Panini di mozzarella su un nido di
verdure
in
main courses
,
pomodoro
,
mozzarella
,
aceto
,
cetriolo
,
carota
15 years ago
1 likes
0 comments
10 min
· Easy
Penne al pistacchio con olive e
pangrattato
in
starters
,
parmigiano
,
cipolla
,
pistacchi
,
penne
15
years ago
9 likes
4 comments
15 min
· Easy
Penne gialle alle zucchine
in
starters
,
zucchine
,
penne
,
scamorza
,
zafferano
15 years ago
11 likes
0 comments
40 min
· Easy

_ _ _ _

[Your objective]
Reproduce the data exactly, character for character.

[Result of the task]
Panini di mozzarella su un nido di
verdure
in
main courses
,
pomodoro
,
mozzarella
,
aceto
,
cetriolo
,
carota
15 years ago
1 likes
0 comments
10 min
· Easy
Penne al pistacchio con olive e
pangrattato
in
starters
,
parmigiano
,
cipolla
,
pistacchi
,
penne
15
years ago
9 likes
4 comments
15 min
· Easy
Penne gialle alle zucchine
in
starters
,
zucchine
,
penne
,
scamorza
,
zafferano
15 years ago
11 likes
0 comments
40 min
· Easy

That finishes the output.